Os acadêmicos observam, em outras palavras, que parte dos frutos do crescimento expressivo das economias ao longo dos dois últimos séculos parece ter passado ao largo das populações. Uma situação corriqueira nesses últimos anos dá mais ou menos a medida dessa interpretação. Se, de um lado, plataformas de intermediação — notadamente a Uber e afins — geram bilhões em riqueza adicional captada pelo cálculo do PIB, ao mesmo tempo contribuem para o fortalecimento de um sistema que tende a gerar pouca segurança e satisfação para os trabalhadores — fenômeno que muitos classificam de precarização extrema do trabalho. 

E dá para ir além. O PIB também ignora o valor dos trabalhos domésticos não remunerados e dos cuidados com crianças e idosos dentro das famílias. E, por sua lógica exclusivamente calcada no mantra “produção, produção, produção”, pode computar como positiva para a riqueza de um país a destruição de uma floresta para a criação de gado de corte — ou seja, as perdas ambientais, foco dos debates nesta e nas próximas décadas, não entram na conta. 

A propósito, aqui valem dois parênteses. O primeiro é o crescente interesse de alguns governos pela alteração desse raciocínio que ainda baseia as métricas de riqueza em termos de produção. Um exemplo interessante vem do Reino Unido. Recentemente, o governo britânico encomendou um amplo estudo a um grupo de Universidade de Cambridge, coordenado pelo economista Parta Dasgupta. O resultado está no relatório “A economia da biodiversidade”, que nas suas 600 páginas sugere maneiras de se inserir as dinâmicas da natureza no cálculo do que se costuma chamar de riqueza das nações. Assim os ativos naturais poderiam de fato passar a ter relevância nas decisões econômicas em âmbito governamental. 
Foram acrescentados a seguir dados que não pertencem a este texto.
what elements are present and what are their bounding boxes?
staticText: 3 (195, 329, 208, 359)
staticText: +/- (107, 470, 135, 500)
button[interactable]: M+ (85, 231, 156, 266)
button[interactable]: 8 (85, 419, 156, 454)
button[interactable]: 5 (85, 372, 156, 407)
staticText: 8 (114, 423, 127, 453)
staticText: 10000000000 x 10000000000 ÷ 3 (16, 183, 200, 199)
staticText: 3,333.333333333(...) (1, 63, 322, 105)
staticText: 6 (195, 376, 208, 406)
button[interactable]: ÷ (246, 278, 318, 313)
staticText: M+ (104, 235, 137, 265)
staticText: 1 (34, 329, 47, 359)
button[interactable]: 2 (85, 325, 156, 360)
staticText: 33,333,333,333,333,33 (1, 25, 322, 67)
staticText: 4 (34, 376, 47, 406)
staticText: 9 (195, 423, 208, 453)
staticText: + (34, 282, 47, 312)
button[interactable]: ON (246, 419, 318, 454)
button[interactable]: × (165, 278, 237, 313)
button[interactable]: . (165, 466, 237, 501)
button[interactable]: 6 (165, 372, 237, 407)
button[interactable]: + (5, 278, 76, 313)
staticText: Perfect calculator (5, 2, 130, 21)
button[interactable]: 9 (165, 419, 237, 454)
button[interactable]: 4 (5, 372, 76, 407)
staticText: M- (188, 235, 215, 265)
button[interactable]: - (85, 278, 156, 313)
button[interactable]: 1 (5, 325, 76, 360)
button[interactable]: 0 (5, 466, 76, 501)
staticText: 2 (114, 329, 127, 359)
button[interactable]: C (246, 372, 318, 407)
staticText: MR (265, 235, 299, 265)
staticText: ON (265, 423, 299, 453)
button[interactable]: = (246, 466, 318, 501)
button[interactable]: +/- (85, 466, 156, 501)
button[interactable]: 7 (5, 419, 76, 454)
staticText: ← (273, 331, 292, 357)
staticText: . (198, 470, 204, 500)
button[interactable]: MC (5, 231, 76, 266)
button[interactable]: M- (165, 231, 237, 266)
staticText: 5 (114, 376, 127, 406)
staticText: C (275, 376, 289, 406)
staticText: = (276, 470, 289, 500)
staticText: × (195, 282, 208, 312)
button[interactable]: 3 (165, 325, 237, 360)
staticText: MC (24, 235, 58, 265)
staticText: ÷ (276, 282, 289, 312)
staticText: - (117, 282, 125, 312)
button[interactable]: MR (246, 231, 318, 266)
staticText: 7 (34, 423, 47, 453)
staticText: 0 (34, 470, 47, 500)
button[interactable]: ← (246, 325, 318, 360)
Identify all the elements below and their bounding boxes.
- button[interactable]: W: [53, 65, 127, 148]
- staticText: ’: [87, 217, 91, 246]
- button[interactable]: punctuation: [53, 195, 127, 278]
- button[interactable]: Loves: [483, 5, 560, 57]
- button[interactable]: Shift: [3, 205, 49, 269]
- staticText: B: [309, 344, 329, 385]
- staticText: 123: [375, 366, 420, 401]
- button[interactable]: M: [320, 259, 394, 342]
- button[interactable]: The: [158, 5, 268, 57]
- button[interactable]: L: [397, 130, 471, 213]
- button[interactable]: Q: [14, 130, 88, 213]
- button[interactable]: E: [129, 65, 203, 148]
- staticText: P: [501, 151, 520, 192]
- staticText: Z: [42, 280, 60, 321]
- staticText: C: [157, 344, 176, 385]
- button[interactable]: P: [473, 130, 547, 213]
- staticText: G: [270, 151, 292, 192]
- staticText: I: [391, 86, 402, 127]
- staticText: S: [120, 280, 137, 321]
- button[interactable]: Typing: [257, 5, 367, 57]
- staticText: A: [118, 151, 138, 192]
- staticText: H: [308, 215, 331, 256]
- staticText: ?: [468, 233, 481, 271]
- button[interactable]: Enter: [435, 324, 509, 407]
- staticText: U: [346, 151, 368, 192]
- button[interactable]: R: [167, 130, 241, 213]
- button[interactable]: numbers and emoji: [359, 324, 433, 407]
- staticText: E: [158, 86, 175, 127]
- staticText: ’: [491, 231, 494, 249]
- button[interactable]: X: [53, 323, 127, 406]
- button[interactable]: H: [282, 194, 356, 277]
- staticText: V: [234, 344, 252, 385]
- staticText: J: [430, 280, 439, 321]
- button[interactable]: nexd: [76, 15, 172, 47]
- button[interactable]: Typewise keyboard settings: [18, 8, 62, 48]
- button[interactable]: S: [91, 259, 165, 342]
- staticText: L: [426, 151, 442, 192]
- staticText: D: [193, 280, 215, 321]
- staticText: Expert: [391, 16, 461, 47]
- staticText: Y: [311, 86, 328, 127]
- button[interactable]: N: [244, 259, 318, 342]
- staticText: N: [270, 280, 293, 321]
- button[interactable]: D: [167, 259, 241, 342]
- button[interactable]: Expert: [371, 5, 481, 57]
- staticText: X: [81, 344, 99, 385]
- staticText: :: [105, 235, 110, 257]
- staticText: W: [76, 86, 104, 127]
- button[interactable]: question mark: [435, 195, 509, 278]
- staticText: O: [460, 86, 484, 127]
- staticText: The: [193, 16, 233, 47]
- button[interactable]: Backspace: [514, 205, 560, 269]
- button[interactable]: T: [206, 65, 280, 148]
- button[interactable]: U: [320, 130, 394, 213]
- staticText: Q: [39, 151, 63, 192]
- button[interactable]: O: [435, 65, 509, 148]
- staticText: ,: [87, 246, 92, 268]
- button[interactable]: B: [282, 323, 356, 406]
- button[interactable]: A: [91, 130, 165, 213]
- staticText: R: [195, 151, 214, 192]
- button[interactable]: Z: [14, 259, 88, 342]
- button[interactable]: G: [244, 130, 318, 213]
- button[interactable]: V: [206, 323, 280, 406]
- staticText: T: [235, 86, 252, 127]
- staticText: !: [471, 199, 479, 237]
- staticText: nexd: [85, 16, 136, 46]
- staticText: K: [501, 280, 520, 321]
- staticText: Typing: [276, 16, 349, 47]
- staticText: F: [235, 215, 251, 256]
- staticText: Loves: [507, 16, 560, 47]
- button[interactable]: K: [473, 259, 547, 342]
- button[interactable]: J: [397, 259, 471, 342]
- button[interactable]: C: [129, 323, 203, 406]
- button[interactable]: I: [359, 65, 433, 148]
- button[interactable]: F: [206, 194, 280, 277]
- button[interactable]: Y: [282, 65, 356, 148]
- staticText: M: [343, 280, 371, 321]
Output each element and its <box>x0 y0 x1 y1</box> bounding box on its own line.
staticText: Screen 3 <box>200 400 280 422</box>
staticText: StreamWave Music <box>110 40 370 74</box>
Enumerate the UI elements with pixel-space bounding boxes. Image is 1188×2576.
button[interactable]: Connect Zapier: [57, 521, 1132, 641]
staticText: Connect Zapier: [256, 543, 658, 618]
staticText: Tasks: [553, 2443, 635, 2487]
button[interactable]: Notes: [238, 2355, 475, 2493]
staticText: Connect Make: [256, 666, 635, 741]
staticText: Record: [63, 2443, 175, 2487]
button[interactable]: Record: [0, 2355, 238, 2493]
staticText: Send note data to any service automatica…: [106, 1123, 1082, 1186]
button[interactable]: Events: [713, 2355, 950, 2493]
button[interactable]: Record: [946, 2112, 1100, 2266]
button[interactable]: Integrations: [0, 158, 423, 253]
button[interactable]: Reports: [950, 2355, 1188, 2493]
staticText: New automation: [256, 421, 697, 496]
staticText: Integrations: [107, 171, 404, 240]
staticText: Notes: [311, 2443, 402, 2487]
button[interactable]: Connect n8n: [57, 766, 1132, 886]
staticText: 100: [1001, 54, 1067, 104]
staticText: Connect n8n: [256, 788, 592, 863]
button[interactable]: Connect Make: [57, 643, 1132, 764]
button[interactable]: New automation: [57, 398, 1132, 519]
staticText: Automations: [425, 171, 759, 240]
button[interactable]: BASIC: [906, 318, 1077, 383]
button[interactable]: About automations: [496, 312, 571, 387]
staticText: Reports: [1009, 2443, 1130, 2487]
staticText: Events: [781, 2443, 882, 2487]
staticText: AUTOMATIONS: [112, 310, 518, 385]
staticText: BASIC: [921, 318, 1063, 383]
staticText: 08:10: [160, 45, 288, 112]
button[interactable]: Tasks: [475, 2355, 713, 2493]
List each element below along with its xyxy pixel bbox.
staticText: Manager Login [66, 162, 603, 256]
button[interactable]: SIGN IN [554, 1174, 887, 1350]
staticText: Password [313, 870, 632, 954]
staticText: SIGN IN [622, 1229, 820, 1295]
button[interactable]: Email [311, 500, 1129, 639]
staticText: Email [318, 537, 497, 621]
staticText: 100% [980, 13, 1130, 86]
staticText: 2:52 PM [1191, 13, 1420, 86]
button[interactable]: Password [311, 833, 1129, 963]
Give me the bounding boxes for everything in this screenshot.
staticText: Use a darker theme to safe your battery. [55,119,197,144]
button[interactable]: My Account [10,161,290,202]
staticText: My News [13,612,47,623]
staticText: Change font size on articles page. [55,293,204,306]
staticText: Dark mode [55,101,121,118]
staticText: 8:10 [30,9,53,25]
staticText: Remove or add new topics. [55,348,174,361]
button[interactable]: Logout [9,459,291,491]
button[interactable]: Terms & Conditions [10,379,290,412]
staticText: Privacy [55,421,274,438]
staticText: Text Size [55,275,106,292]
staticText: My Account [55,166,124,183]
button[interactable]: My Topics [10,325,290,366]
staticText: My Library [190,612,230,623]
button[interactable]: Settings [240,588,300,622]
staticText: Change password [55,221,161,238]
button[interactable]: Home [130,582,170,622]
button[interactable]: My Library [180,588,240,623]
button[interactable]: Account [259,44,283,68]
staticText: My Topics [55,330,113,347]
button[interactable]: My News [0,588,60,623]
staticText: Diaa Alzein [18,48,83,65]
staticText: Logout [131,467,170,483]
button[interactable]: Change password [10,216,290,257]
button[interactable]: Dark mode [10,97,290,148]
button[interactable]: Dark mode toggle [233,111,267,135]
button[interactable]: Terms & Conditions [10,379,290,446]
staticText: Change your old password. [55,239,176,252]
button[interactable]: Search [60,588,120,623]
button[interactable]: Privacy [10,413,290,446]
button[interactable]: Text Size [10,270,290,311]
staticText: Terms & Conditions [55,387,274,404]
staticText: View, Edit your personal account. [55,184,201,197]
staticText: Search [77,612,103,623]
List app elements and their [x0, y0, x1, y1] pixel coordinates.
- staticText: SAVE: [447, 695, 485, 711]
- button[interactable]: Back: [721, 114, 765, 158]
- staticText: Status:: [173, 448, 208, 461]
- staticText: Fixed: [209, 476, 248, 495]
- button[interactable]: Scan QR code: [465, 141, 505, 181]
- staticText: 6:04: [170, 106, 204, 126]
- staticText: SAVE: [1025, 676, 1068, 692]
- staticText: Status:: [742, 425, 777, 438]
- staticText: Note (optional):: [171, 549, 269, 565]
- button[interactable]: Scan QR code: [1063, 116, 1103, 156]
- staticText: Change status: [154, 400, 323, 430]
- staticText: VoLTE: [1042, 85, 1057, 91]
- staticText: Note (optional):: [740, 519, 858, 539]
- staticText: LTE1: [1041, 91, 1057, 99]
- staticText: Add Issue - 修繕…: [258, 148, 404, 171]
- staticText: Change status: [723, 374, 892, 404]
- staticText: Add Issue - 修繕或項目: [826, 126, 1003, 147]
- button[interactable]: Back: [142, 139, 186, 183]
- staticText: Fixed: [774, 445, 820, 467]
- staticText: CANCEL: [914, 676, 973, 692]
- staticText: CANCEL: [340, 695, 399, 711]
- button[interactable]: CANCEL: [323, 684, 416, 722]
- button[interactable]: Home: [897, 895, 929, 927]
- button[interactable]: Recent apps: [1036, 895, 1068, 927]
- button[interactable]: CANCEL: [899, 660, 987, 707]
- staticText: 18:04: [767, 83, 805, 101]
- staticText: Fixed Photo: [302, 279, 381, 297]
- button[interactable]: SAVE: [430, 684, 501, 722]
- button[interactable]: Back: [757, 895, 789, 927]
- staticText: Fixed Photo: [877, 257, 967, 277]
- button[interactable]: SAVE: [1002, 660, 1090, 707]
O segundo está relacionado à necessidade de uma reavaliação (desapaixonada) do papel do Estado nas economias. Como destacou em entrevista recente Luiz Orenstein1, sócio da gestora Dynamo, o Estado — bem ao contrário do que o senso comum pode sugerir — também pode ser gerador de valor, principalmente pela via da criação de políticas públicas capazes de alavancar as riquezas e de diminuir os abismos sociais. O que vale perfeitamente para o caso brasileiro, que em sua própria história acumulou políticas públicas com bons resultados, como a industrialização por substituição de importações, o Sistema Único de Saúde (SUS) e a Empresa Brasileira de Pesquisa Agropecuária (Embrapa), sem a qual, lembra Orenstein, o agronegócio nacional como se conhece hoje talvez nem existisse. 

Na hora em que a pandemia arrefecer na maior parte do mundo, os governos e formuladores de políticas inevitavelmente terão que recorrer a algum parâmetro para saber o grau de recuperação das suas respectivas economias. Mas talvez até lá esteja próxima do consenso a conclusão de que o PIB não serve para isso. Em especial por causa do risco de que a falta de uma lente adequada intensifique inquietações sociais com consequências imprevisíveis.